"They said they didn't want to make it a religious ceremony," Sam told Fox News's Todd Starnes. "They told me that if I took out Christ I could say everything else." There's just one problem, he pointed out. Without Christ, not much about the speech mattered. Sam fought to keep the text, explaining that his relationship with Jesus is what impacted his life. The principal didn't budge, insisting that it wasn't "appropriate for the setting." Sam offered to start his speech with a disclaimer, and the answer was the same: no.
"I never felt like that feeling before," he said. "It was terrible." After the ceremony, Sam went to work making sure that what happened to him wouldn't happen to another student.

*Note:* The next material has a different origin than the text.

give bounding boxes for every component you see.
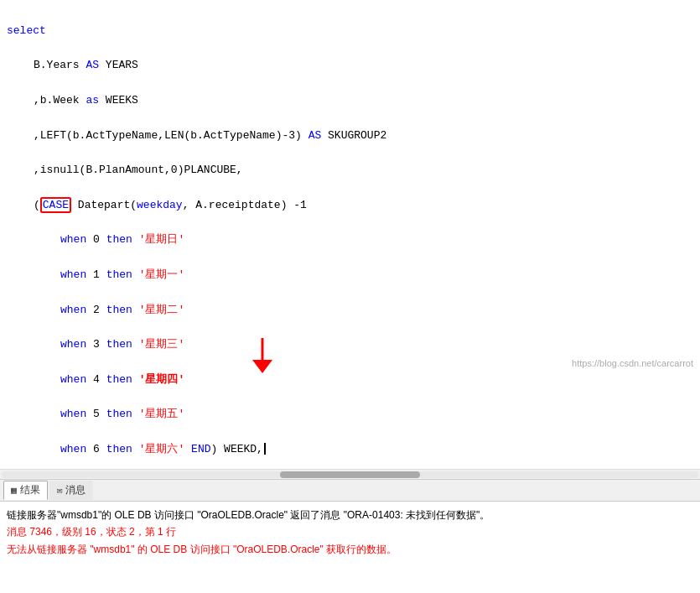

He contacted First Liberty Institute and asked the group to help him change the policy. "School officials should remember that students retain their constitutional rights to freedom of expression from the schoolhouse gates all the way through the graduation ceremony," First Liberty's Jeremy Dys argued.
Unlike a lot of the graduation dust-ups, West Prairie took direct aim at the name of Jesus. To them, that's what's offensive -- not religion, not God. It's a dilemma as old as the New Testament. Peter and John faced this same intolerance when they were told not to preach in Jesus's name. Hauled before the Sanhedrin, the apostles were asked to explain why they were declaring the resurrection of Christ. Peter pointed to the lame man who'd been healed. "If we are being called to account today for an act of kindness shown to a man who was lame and are being asked how he was healed, then know this... It is by the name of Jesus Christ of Nazareth, whom you crucified but whom God raised from the dead, that this man stands before you healed."

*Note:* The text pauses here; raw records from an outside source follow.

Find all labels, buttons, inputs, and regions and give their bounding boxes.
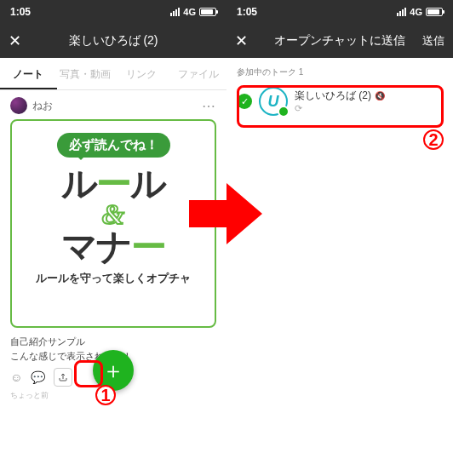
smile-icon[interactable]: ☺ <box>10 370 22 384</box>
statusbar: 1:05 4G <box>0 0 226 24</box>
post-author: ねお <box>32 99 53 113</box>
page-title: 楽しいひろば (2) <box>69 33 158 49</box>
arrow-annotation <box>189 183 264 244</box>
close-icon[interactable]: ✕ <box>9 33 21 49</box>
network-label: 4G <box>183 7 196 17</box>
more-icon[interactable]: ⋯ <box>202 98 216 114</box>
statusbar: 1:05 4G <box>226 0 453 24</box>
status-time: 1:05 <box>237 6 257 18</box>
avatar[interactable] <box>10 97 27 114</box>
status-time: 1:05 <box>10 6 31 18</box>
share-button[interactable] <box>54 368 72 387</box>
callout-box-2 <box>237 85 444 128</box>
tabs: ノート 写真・動画 リンク ファイル <box>0 58 226 90</box>
rules-image: 必ず読んでね！ ルール & マナー ルールを守って楽しくオプチャ <box>10 119 216 328</box>
send-button[interactable]: 送信 <box>422 33 444 49</box>
tab-photo[interactable]: 写真・動画 <box>57 58 114 89</box>
signal-icon <box>397 8 406 16</box>
callout-number-1: 1 <box>95 385 116 405</box>
callout-box-1 <box>74 360 103 387</box>
battery-icon <box>199 8 216 16</box>
speech-bubble: 必ず読んでね！ <box>57 133 170 158</box>
tab-link[interactable]: リンク <box>113 58 170 89</box>
signal-icon <box>170 8 180 16</box>
close-icon[interactable]: ✕ <box>235 33 248 49</box>
tab-file[interactable]: ファイル <box>170 58 227 89</box>
navbar-right: ✕ オープンチャットに送信 送信 <box>226 24 453 58</box>
callout-number-2: 2 <box>423 129 444 150</box>
navbar-left: ✕ 楽しいひろば (2) <box>0 24 226 58</box>
network-label: 4G <box>410 7 422 17</box>
page-title: オープンチャットに送信 <box>274 33 405 49</box>
post-text-1: 自己紹介サンプル <box>10 335 216 349</box>
rules-subtitle: ルールを守って楽しくオプチャ <box>36 272 191 286</box>
tab-note[interactable]: ノート <box>0 58 57 89</box>
battery-icon <box>426 8 443 16</box>
comment-icon[interactable]: 💬 <box>31 370 45 384</box>
section-label: 参加中のトーク 1 <box>226 58 453 83</box>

"Salvation," Peter said simply, "is found in no one else." That's why, to this day, people like these administrators don't want the name of Jesus mentioned. Militant secularists want Him locked up in our hearts and homes, where the world can't see His transformative light. Unfortunately, too many people give in, shrinking back in fear of controversy or offense. This is exactly why we have to fight for religious freedom, so that the power of revival is still possible -- not just in West Prairie, but everywhere!